“The only way to keep your health is to eat what you don’t want, drink what you don’t like, and do what you’d rather not.”—Mark Twain
We grimace at the author’s sardonic wit, for he has captured in one line our ambivalence about what it means to achieve or maintain personal health. And for a faith movement that for 150 years has promoted healthful living, it doesn’t help our moralizing that the cigar-smoking, bourbon-drinking humorist lived to age 74 in an era when the life expectancy for White males was less than 50. Our sense of justice tells us that mocking wit and bad habits shouldn’t be so rewarded.
But good health, as we are coming to understand, isn’t simply a morality tale about good choices made by persons with advanced willpower. The complex interplay of factors well beyond anyone’s personal control—ethnicity, environment, education, heredity, access to health care, and half a hundred cultural factors—may predispose us to either living well beyond the typical life expectancy, or slightly lowering that number by the tiny data point that represents one life.
It’s certainly worth celebrating that the life expectancy of the average Seventh-day Adventist on the world’s most affluent continent is nearly 10 years beyond that of the general population.

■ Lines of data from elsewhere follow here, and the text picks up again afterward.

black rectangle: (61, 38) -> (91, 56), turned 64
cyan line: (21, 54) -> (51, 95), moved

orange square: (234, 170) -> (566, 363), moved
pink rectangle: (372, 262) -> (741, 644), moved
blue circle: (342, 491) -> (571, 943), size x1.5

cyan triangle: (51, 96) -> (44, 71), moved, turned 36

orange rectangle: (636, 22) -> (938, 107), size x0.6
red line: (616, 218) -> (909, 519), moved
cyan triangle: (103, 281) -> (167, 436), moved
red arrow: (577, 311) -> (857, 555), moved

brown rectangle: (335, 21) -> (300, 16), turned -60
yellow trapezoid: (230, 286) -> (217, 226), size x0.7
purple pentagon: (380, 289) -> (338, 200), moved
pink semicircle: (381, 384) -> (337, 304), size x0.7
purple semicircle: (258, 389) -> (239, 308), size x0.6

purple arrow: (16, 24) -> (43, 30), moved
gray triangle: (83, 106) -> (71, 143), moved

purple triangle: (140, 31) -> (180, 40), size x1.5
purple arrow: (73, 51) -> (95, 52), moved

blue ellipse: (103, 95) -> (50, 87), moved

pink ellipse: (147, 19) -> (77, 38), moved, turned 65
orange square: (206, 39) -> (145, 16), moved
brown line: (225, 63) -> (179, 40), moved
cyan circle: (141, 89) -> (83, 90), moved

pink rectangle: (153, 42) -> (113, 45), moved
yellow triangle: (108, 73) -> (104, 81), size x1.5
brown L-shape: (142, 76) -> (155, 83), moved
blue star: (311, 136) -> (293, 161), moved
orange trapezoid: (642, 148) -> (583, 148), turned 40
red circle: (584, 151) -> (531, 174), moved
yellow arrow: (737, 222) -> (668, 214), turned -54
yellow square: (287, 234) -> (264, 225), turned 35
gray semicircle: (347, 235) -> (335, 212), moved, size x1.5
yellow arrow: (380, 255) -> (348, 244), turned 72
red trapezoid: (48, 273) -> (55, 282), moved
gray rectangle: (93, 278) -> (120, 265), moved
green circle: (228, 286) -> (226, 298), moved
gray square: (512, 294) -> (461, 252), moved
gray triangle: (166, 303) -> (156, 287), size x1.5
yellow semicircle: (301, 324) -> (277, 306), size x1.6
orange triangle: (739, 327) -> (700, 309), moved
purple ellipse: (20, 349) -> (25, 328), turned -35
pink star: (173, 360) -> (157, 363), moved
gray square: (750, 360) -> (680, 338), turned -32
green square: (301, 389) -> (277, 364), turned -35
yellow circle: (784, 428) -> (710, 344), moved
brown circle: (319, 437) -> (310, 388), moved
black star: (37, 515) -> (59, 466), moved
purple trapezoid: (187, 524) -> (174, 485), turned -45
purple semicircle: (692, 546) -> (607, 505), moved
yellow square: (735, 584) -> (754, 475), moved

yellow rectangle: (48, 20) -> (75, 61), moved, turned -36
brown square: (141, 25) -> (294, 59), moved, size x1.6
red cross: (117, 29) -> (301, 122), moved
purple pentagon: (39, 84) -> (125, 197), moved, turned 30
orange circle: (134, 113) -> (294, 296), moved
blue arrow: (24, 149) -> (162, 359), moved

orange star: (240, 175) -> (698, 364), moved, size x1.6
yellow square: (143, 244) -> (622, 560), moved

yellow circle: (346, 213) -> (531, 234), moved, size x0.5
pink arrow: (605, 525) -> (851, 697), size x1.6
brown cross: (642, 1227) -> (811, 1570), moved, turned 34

A consistent, church-wide emphasis on choosing better diets, avoiding alcohol and tobacco, and encouraging a lifestyle characterized by healthy habits of more sleep, exercise, good hydration, and fresh air has resulted in what some term “the Adventist health advantage,” a phenomenon recently highlighted in numerous high-profile media reports.
There’s no ultimate value in merely living longer if we aren’t also living better.
But it’s also right to ask if the extra decade is actually an advantage if it doesn’t result in people living out the abundant life that Jesus taught us we should expect as His followers. Are we known as Christians who both experience and express the “joy of the Lord” across our fourscore years? Are we flourishing in warm, hospitable relationships that cross traditional divides of race, ethnicity, and language? Are we warming to the people whose ideas or opinions may, on one level, “leave us cold”? Is there among us a discernible and attractive culture of grace and inclusion—especially for those who haven’t shared our advantages in education, supportive families, or access to adequate healthcare?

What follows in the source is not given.